## AVAILABLE RECORDS:
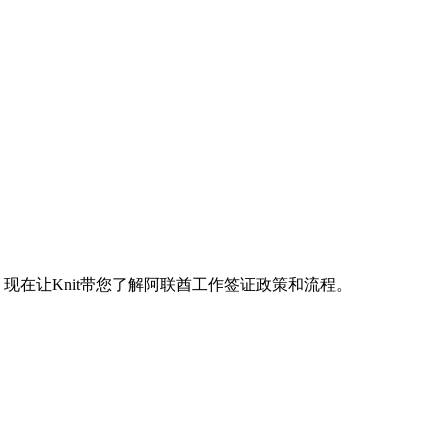
在让Knit带您了解阿联酋工作签证政策和流程。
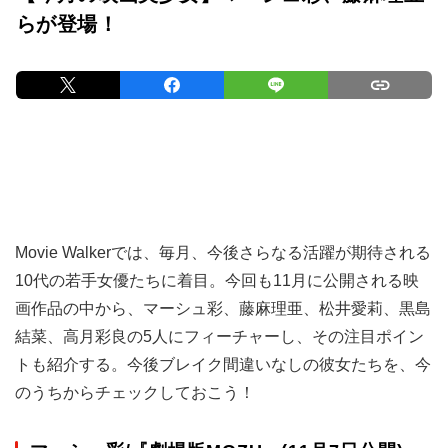
らが登場！
Movie Walkerでは、毎月、今後さらなる活躍が期待される
10代の若手女優たちに着目。今回も11月に公開される映
画作品の中から、マーシュ彩、藤麻理亜、松井愛莉、黒島
結菜、高月彩良の5人にフィーチャーし、その注目ポイン
トも紹介する。今後ブレイク間違いなしの彼女たちを、今
のうちからチェックしておこう！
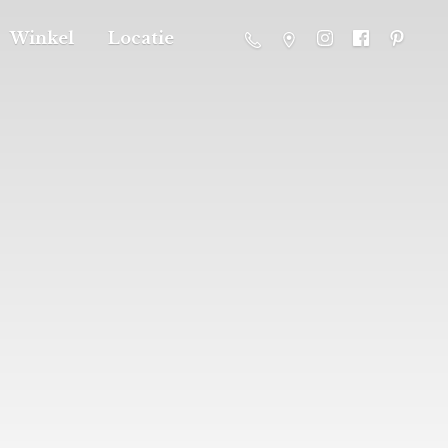
Winkel
Locatie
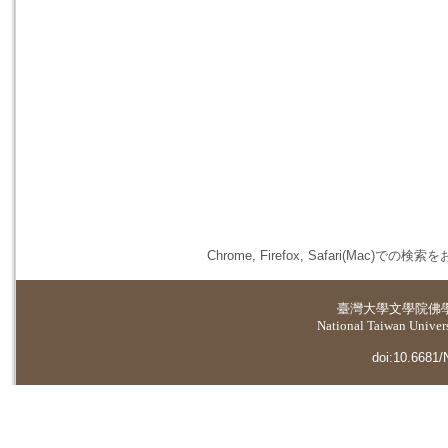
Chrome, Firefox, Safari(
臺灣大學
文學院佛
National Taiwan Universi
doi:10.6681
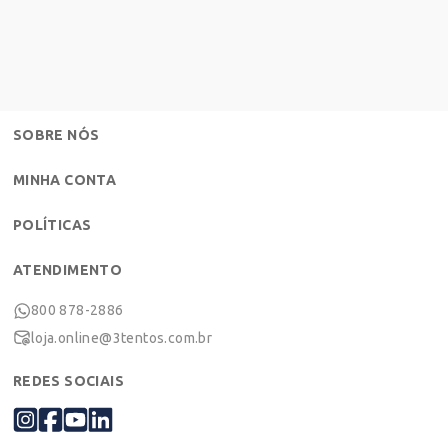
SOBRE NÓS
MINHA CONTA
POLÍTICAS
ATENDIMENTO
800 878-2886
loja.online@3tentos.com.br
REDES SOCIAIS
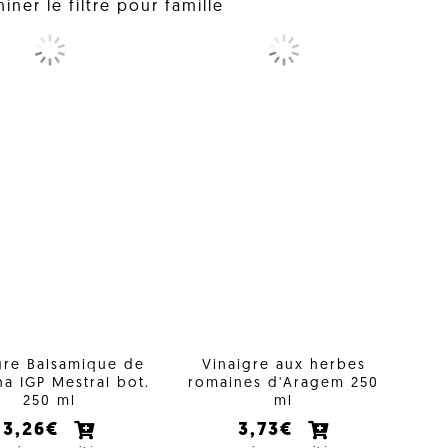
iner le filtre pour famille
gre Balsamique de
Vinaigre aux herbes
a IGP Mestral bot.
romaines d'Aragem 250
250 ml
ml
3,26€
3,73€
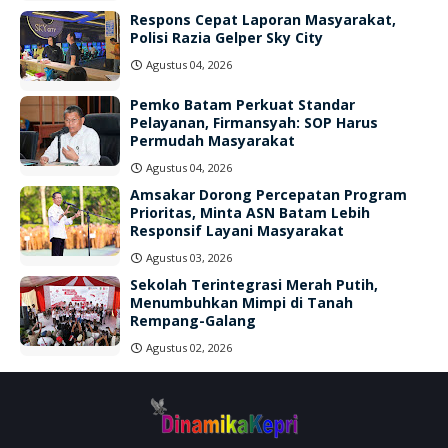
Respons Cepat Laporan Masyarakat,
Polisi Razia Gelper Sky City
Agustus 04, 2026
Pemko Batam Perkuat Standar
Pelayanan, Firmansyah: SOP Harus
Permudah Masyarakat
Agustus 04, 2026
Amsakar Dorong Percepatan Program
Prioritas, Minta ASN Batam Lebih
Responsif Layani Masyarakat
Agustus 03, 2026
Sekolah Terintegrasi Merah Putih,
Menumbuhkan Mimpi di Tanah
Rempang-Galang
Agustus 02, 2026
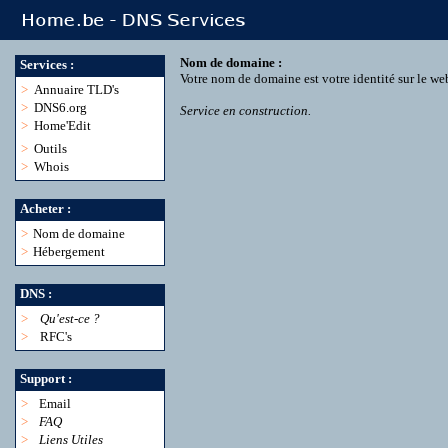
Nom de domaine :
Services :
Votre nom de domaine est votre identité sur le we
>
Annuaire TLD's
>
DNS6.org
Service en construction.
>
Home'Edit
>
Outils
>
Whois
Acheter :
>
Nom de domaine
>
Hébergement
DNS :
>
Qu'est-ce ?
>
RFC's
Support :
>
Email
>
FAQ
>
Liens Utiles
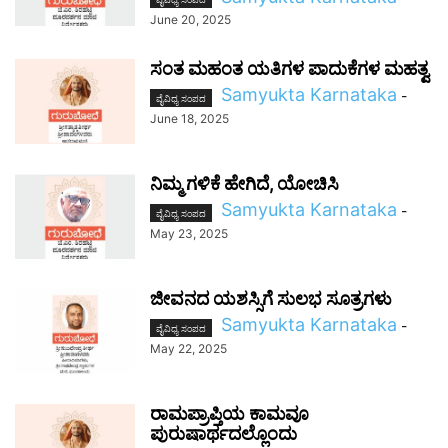
June 20, 2025
ಸಂತ ಮಹಂತ ಯತಿಗಳ ಪಾದುಕೆಗಳ ಮಹತ್ವ
Samyukta Karnataka
-
ವೈವಿಧ್ಯ ಸಂಪದ
June 18, 2025
ನಿಮ್ಮ ಗಳಿಕೆ ಹೇಗಿದೆ, ಯೋಚಿಸಿ
Samyukta Karnataka
-
ವೈವಿಧ್ಯ ಸಂಪದ
May 23, 2025
ಜೀವನದ ಯಶಸ್ಸಿಗೆ ಸುಲಭ ಸೂತ್ರಗಳು
Samyukta Karnataka
-
ವೈವಿಧ್ಯ ಸಂಪದ
May 22, 2025
ರಾಮಪ್ರಾಪ್ತಿಯ ಕಾಮವೂ
ಪುರುಷಾರ್ಥದಲ್ಲೊಂದು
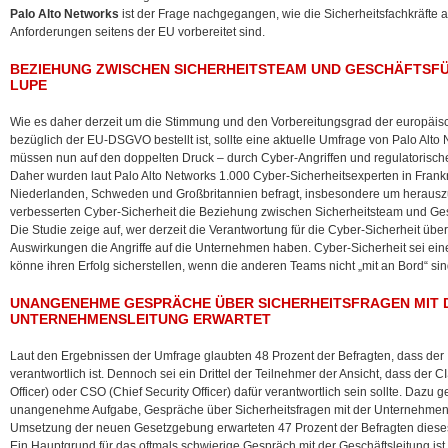
Palo Alto Networks
ist der Frage nachgegangen, wie die Sicherheitsfachkräfte a
Anforderungen seitens der
EU vorbereitet sind.
BEZIEHUNG ZWISCHEN SICHERHEITSTEAM UND GESCHÄFTSF
LUPE
Wie es daher derzeit um die Stimmung und den Vorbereitungsgrad der europäis
bezüglich der EU-DSGVO bestellt ist, sollte eine aktuelle Umfrage von Palo Alto
müssen nun auf den doppelten Druck – durch Cyber-Angriffen und regulatorisch
Daher wurden laut Palo Alto Networks 1.000 Cyber-Sicherheitsexperten in Frank
Niederlanden, Schweden und Großbritannien befragt, insbesondere um herauszu
verbesserten Cyber-Sicherheit die Beziehung zwischen Sicherheitsteam und Ge
Die Studie zeige auf, wer derzeit die Verantwortung für die Cyber-Sicherheit ü
Auswirkungen die Angriffe auf die Unternehmen haben. Cyber-Sicherheit sei ein
könne ihren Erfolg sicherstellen, wenn die anderen Teams nicht „mit an Bord“ sin
UNANGENEHME GESPRÄCHE ÜBER SICHERHEITSFRAGEN MIT 
UNTERNEHMENSLEITUNG ERWARTET
Laut den Ergebnissen der Umfrage glaubten 48 Prozent der Befragten, dass der 
verantwortlich ist. Dennoch sei ein Drittel der Teilnehmer der Ansicht, dass der C
Officer) oder CSO (Chief Security Officer) dafür verantwortlich sein sollte. Daz
unangenehme Aufgabe, Gespräche über Sicherheitsfragen mit der Unternehmens
Umsetzung der neuen Gesetzgebung erwarteten 47 Prozent der Befragten diese
Ein Hauptgrund für das oftmals schwierige Gespräch mit der Geschäftsleitung ist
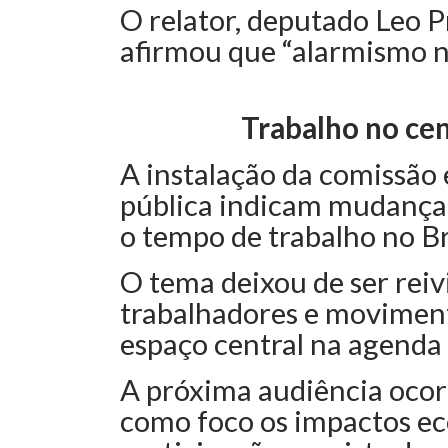
O relator, deputado Leo Pr
afirmou que “alarmismo nã
Trabalho no cen
A instalação da comissão 
pública indicam mudança 
o tempo de trabalho no Br
O tema deixou de ser reivi
trabalhadores e moviment
espaço central na agenda p
A próxima audiência ocorr
como foco os impactos e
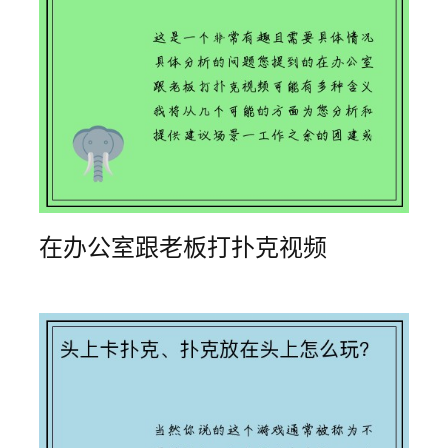
在办公室跟老板打扑克视频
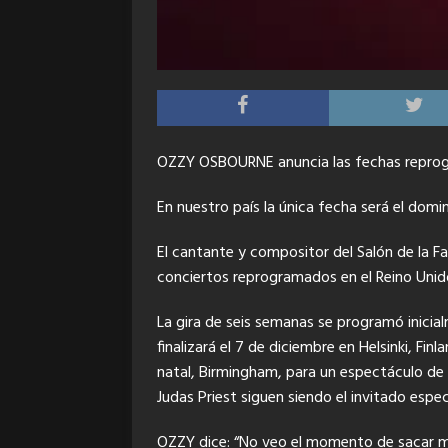
OZZY OSBOURNE anuncia las fechas repro
En nuestro país la única fecha será el do
El cantante y compositor del Salón de la 
conciertos reprogramados en el Reino Uni
La gira de seis semanas se programó inicia
finalizará el 7 de diciembre en Helsinki, Fin
natal, Birmingham, para un espectáculo de H
Judas Priest siguen siendo el invitado espec
OZZY dice: “No veo el momento de sacar mi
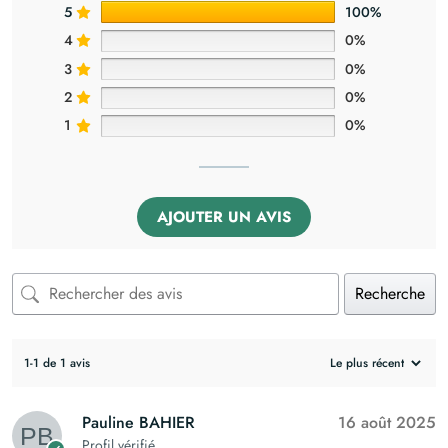
5
100%
4
0%
3
0%
2
0%
1
0%
AJOUTER UN AVIS
Recherche
1-1 de 1 avis
Pauline BAHIER
16 août 2025
Profil vérifié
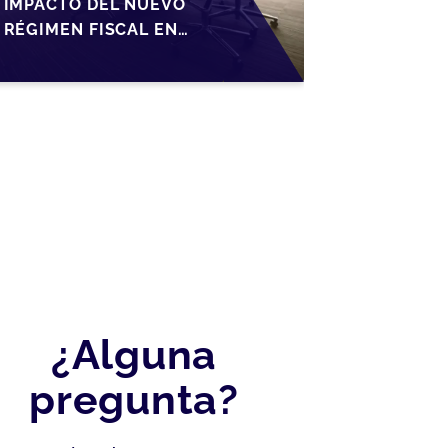
IMPACTO DEL NUEVO
RÉGIMEN FISCAL EN
LA TRANSMISIÓN DE
PYMES EN ESPAÑA
¿Alguna
pregunta?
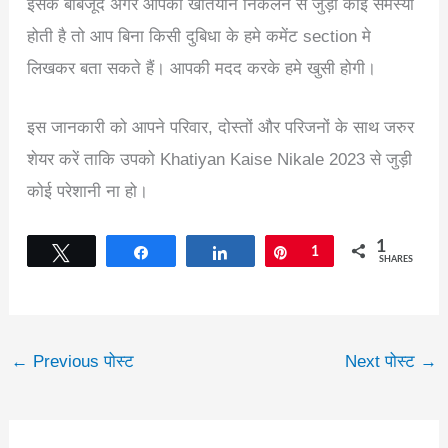
इसके बाबजूद अगर आपको खतियान निकलने से जुड़ी कोई समस्या
होती है तो आप बिना किसी दुबिधा के हमे कमेंट section मे
लिखकर बता सकते हैं। आपकी मदद करके हमे खुसी होगी।
इस जानकारी को आपने परिवार, दोस्तों और परिजनों के साथ जरुर
शेयर करें ताकि उपको Khatiyan Kaise Nikale 2023 से जुड़ी
कोई परेशानी ना हो।
1
Tweet
Share
Share
Pin
1
SHARES
←
Previous पोस्ट
Next पोस्ट
→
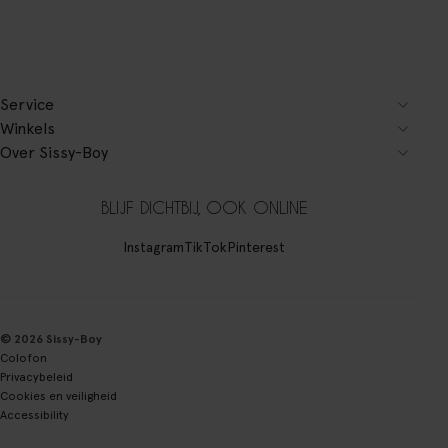
Service
Winkels
Over Sissy-Boy
BLIJF DICHTBIJ, OOK ONLINE
Instagram
TikTok
Pinterest
© 2026 Sissy-Boy
Colofon
Privacybeleid
Cookies en veiligheid
Accessibility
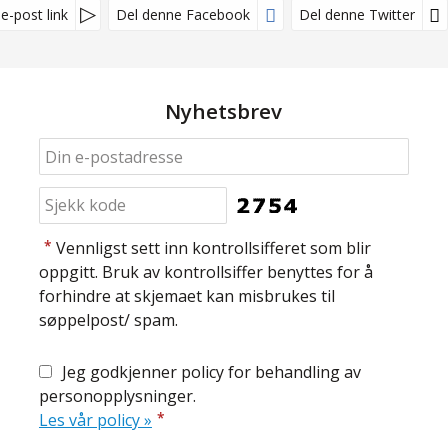
e-post link
Del denne Facebook
Del denne Twitter
Nyhetsbrev
*
Vennligst sett inn kontrollsifferet som blir
oppgitt. Bruk av kontrollsiffer benyttes for å
forhindre at skjemaet kan misbrukes til
søppelpost/ spam.
Jeg godkjenner policy for behandling av
personopplysninger.
*
Les vår policy »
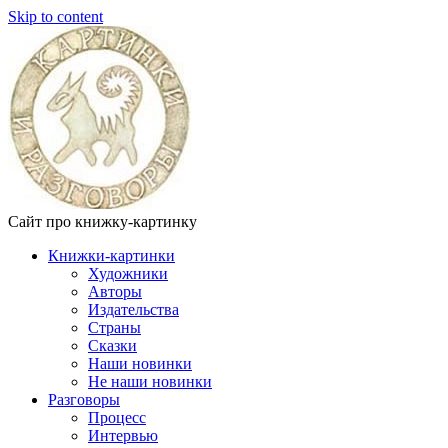
Skip to content
Сайт про книжку-картинку
Книжки-картинки
Художники
Авторы
Издательства
Страны
Сказки
Наши новинки
Не наши новинки
Разговоры
Процесс
Интервью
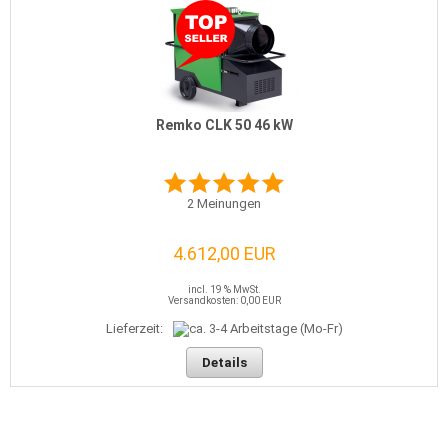
Remko CLK 50 46 kW
2
Meinungen
4.612,00 EUR
incl. 19 % MwSt.
Versandkosten: 0,00 EUR
Lieferzeit:
Details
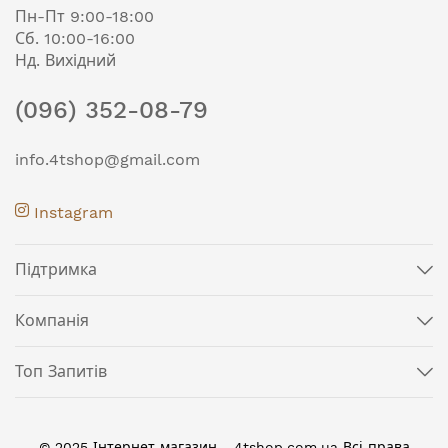
Пн-Пт 9:00-18:00
Сб. 10:00-16:00
Нд. Вихідний
(096) 352-08-79
info.4tshop@gmail.com
Instagram
Підтримка
Компанія
Топ Запитів
© 2025 Інтернет магазин - 4tshop.com.ua Всі права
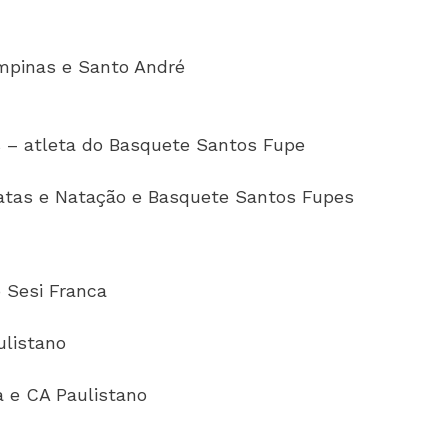
ampinas e Santo André
s – atleta do Basquete Santos Fupe
gatas e Natação e Basquete Santos Fupes
o Sesi Franca
ulistano
a e CA Paulistano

## WORK TO COMPLETE:
Please copy every line of the records above in which "Alto" appears.

## OUTPUT BELOW:
Palo Alto Networks
bezüglich der EU-DSGVO bestellt ist, sollte eine aktuelle Umfrage von Palo Alto
Daher wurden laut Palo Alto Networks 1.000 Cyber-Sicherheitsexperten in Frank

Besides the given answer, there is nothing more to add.